== Problem to solve ==
Please work out how many lines in the records below include the word "Carney", and reply with that number only.
◇ ◇ ◇
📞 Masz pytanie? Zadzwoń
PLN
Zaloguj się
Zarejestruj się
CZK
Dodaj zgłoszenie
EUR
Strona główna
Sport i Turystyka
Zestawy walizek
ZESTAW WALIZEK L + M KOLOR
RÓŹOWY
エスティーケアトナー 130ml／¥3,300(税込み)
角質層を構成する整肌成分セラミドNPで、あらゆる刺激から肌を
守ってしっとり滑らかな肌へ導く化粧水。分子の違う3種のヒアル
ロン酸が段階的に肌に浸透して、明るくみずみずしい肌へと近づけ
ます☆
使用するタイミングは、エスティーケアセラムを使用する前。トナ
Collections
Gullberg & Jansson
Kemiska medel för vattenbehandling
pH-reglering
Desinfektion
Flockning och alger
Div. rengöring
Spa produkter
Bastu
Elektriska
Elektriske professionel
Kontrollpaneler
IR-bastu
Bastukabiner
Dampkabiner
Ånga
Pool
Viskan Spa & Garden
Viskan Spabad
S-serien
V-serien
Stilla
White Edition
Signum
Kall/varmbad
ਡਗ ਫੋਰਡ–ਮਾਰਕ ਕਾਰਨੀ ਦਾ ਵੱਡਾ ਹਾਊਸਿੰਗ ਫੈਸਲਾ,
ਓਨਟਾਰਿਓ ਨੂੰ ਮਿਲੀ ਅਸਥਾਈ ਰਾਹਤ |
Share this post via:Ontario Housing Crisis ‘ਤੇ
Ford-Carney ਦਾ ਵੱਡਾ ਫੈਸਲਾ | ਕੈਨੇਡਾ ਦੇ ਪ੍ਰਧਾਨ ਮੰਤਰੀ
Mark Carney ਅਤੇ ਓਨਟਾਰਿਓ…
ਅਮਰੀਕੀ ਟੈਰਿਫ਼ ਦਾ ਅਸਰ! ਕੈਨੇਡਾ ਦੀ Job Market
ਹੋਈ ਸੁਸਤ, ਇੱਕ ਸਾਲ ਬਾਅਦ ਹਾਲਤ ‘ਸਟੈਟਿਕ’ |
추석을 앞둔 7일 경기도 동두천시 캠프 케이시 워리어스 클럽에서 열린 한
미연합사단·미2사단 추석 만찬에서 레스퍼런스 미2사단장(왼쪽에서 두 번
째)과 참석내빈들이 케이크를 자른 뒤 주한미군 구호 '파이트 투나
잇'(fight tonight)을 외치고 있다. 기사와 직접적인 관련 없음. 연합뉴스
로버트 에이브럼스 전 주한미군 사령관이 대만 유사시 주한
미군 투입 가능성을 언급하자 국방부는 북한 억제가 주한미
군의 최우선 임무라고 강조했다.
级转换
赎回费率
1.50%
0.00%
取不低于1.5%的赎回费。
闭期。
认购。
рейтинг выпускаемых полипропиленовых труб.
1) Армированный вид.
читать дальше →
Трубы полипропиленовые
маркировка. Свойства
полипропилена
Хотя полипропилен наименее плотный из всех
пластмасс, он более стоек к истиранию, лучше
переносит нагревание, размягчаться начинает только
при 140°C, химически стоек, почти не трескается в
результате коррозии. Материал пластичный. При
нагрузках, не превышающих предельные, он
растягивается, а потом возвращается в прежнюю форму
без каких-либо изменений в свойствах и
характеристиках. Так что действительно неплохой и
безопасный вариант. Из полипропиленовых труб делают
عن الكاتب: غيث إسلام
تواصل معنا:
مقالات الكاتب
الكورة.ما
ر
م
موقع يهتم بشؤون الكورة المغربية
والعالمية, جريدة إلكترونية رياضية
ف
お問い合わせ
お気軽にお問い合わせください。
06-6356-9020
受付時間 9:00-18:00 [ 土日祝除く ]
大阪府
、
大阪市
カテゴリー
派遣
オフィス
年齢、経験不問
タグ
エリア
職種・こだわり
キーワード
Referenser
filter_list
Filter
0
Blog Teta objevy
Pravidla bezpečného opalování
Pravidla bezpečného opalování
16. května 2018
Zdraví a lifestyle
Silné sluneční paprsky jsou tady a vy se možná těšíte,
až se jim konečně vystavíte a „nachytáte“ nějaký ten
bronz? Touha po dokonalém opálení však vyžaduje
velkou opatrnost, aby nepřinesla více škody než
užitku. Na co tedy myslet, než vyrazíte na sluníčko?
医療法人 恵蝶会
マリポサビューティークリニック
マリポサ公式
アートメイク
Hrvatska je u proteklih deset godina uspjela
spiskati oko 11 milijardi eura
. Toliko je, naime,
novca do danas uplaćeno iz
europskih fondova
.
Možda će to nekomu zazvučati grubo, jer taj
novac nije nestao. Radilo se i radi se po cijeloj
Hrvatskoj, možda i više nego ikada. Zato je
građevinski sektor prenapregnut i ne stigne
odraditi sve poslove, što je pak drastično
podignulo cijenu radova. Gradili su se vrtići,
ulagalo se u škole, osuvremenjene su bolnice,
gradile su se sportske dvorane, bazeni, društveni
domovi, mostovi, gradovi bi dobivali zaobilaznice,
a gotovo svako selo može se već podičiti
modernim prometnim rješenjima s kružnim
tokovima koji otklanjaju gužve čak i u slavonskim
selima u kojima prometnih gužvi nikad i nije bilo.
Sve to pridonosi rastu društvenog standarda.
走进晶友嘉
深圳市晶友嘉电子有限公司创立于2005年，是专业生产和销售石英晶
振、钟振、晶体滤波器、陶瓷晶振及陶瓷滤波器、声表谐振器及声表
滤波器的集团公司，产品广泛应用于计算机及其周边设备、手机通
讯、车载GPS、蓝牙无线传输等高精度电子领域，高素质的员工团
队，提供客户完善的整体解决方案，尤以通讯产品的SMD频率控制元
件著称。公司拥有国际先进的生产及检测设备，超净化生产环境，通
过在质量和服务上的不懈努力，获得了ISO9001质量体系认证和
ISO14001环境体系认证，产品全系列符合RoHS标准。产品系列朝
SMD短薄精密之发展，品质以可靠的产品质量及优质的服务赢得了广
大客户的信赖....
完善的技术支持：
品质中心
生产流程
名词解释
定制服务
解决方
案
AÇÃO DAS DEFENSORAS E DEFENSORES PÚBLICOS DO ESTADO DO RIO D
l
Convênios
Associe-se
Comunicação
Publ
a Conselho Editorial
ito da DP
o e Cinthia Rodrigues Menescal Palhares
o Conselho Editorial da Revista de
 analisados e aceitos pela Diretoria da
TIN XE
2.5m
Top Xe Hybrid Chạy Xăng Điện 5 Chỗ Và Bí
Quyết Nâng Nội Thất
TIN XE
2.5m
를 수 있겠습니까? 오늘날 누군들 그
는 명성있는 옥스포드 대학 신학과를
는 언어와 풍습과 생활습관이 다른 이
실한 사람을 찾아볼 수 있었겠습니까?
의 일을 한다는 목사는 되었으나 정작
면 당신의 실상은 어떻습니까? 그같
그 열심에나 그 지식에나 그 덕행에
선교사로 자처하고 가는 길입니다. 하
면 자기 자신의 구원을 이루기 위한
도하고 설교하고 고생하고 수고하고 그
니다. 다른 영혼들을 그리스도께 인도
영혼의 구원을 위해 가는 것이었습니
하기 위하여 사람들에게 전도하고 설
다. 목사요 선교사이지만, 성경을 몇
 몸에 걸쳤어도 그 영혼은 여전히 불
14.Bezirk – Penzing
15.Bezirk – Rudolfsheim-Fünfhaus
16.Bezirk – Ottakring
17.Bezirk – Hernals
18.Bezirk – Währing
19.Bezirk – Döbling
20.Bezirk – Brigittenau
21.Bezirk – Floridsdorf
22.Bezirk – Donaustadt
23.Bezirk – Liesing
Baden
◇ ◇ ◇
== Result ==
2